La lumière aussi est différente. Elle entre, mais elle peine à descendre jusqu'au sol. Elle reste accrochée là-haut, dans les frondaisons et ce qui parvient en bas est une clarté indirecte, tamisée, sans direction précise. Je marche dans cette lumière sans ombre et quelque chose en moi cherche instinctivement d'où vient le soleil, sans le trouver.
Les bruits aussi. Dans la forêt des songes, les sons étaient enveloppants, doux, presque délibérément apaisants. Ici, il y a du bruit partout mais il ne forme pas de trame. Des craquements, des frottements de branches, quelque chose qui détale dans les fougères, un cri d'oiseau bref et strident qui ne se répète pas. Une forêt qui respire par à-coups plutôt que d'une longue expiration continue.

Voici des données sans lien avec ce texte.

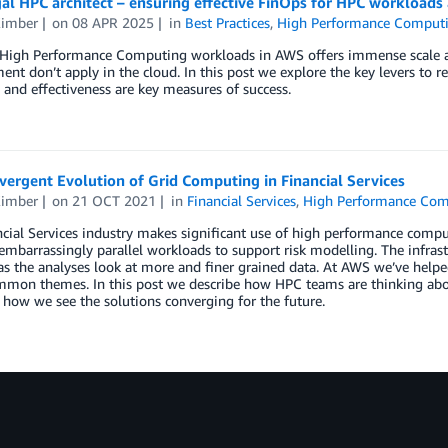
al HPC architect – ensuring effective FinOps for HPC workloads 
Kimber
on
08 APR 2025
in
Best Practices
,
High Performance Comput
High Performance Computing workloads in AWS offers immense scale and
t don’t apply in the cloud. In this post we explore the key levers to 
y and effectiveness are key measures of success.
ergent Evolution of Grid Computing in Financial Services
Kimber
on
21 OCT 2021
in
Financial Services
,
High Performance Com
cial Services industry makes significant use of high performance comput
embarrassingly parallel workloads to support risk modelling. The infrast
 the analyses look at more and finer grained data. At AWS we’ve helpe
mon themes. In this post we describe how HPC teams are thinking abou
 how we see the solutions converging for the future.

Je ne suis pas effrayé. Mais je suis attentif d'une façon que je ne l'étais pas depuis les terres du givre.
La nuit a été courte et le matin n'a pas vraiment dissipé ce que j'avais senti la veille.
Nous sommes entrés plus profondément dans le territoire Unsilly et la forêt a continué de se transformer sous nos pieds. Les arbres sont maintenant plus espacés mais plus massifs, comme si chacun avait absorbé l'espace de ceux qui auraient dû être autour de lui. Leurs racines affleurent partout, soulèvent la terre en crêtes et en bosses qui rendent la marche moins assurée. Entre eux, la végétation ne laisse aucun vide, ronces, lierres épineux, plantes grimpantes aux feuilles épaisses et coriaces qui enveloppent tout ce qui peut être enveloppé. Rester immobile assez longtemps, c’est prendre le risque que quelque chose finisse par pousser sur vous.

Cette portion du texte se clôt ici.